Jika Anda ingin berada di depan kurva, Anda harus memahami mengapa itu terjadi dan apa kemungkinan kejatuhannya. Berkonsentrasilah terlalu banyak pada ekonomi timecrunch dan Anda mungkin kehilangan perubahan ekonomi terbesar untuk memukul Amerika Utara dalam beberapa dekade.

Ini bisa dilihat fenomenanya. Generasi yang lahir paska 1970an akhir, mulai menggantikan generas baby boomer. Generasi ini dikenal sebagai generasi Y. Ungkapan Generasi Y mulai dipakai pada editorial koran besar Amerika Serikat yang dipopulerkan William dan Neil penulis buku.

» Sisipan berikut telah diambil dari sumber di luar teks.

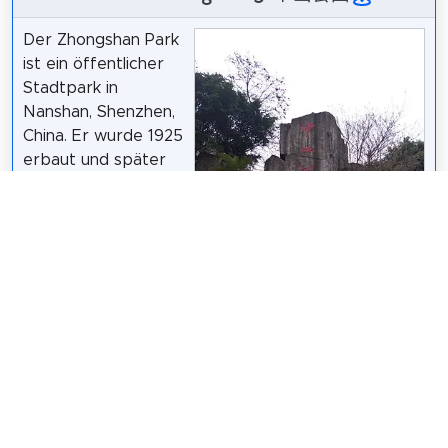
Der Zhongshan Park
ist ein öffentlicher
Stadtpark in
Nanshan, Shenzhen,
China. Er wurde 1925
erbaut und später
nach Sun Yat-Sen,
dem ersten
Präsidenten der
Republik China,
benannt und ist der
älteste noch
erhaltene Park in
Wishva de Silva
/
CC BY-SA 3.0
Shenzhen.
Wikipedia: Zhongshan Park (Shenzhen) (EN)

Waktu generasi ini lahir, teknologi komunikasi tengah gencar dikembangkan. Ponsel dan internet belum terintegrasi, tapi sudah booming SMS, email, pesan instan (Yahoo Messenger, ICQ, dsb). Ketika generasi Y mulai remaja, muncullah media sosial seperti Friendster, MySpace, Facebook, Twitter. Games online juga mulai populer. Koneksi internet sudah mulai membaik dan mulai mudah diakses sehingga membuat generasi ini sangat kecanduan dengan internet.

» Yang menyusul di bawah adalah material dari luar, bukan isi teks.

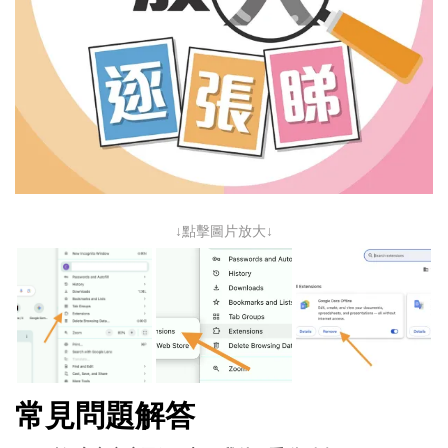
↓點擊圖片放大↓
常見問題解答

Ketika mereka beranjak dewasa, datang Generation Net – Generation Z (lahir antara  1998 – 2010). Disebut juga dengan nama iGeneration, generasi net, atau generasi internet. Mereka memiliki kesamaan dengan generasi Y, tapi mereka mampu mengaplikasikan semua kegiatan dalam satu waktu seperti nge-tweet menggunakan ponsel, browsing denan PC, dan mendengarkan musik menggunakan headset (multitasking).

Yang mereka lakukan kebanyakan berhubungan dengan dunia maya. Generasi Z ini sangat diuntungkan dengan kemajuan infrastruktur yang memungkinkan internet diakses mudah dan cepat, dan lumayan murah. Sejak lahir Generasi Z sudah berhubungan dengan beragam aplikasi internet. Sehingga generasi ini sangat mudah beradaptasi dengan teknologi komunikasi.

Orang melihat seakan masyarakat memiliki lebih banyak waktu. Mereka yang sedikit lebih muda dari generasi baby boomer bekerja lebih longgar dan masih sempat mengantarkan anak-anaknya  ke mana-mana, dan mereka bangga melakukan itu. Jika seseorang bertanya kepada Anda bagaimana Anda, Anda harus mengatakan, "Saya benar-benar sibuk" mungkin beberapa orang, terutama yang masih muda sedikit tertawa seakan menunjukkan pandangan yang mencerminkan penilaian atas ketdakmampuan generasi itu dalam bekerja secara efisien.

Perkembangan teknologi yang pesat, kemudahan akses dan penyebaran informasi memberikan peluang bagi orang-orang yang memiliki kemampuan seperti generasi net secara ekonomi berkembang. Semakin banyak orang yang merasa tidak perlu menjadi karyawan. Sebaliknya semakin banyak orang yang ingin menjadi entrepreneur dan bekerja tanpa keterkaitan waktu, bahkan kalau bisa dikerjakan di rumah.

Orang tidak menyangka bagaimana seorang remaja seperti Febrian, alumni STIKOM LSPR Jakarta, yang lahir dari keluarga yang nyaris melarang anaknya melanjutkan sekolahnya ke pendidikan tinggi karena keterbatasan dana, berkembang menjadi seorang yang berpenghasilan tinggi.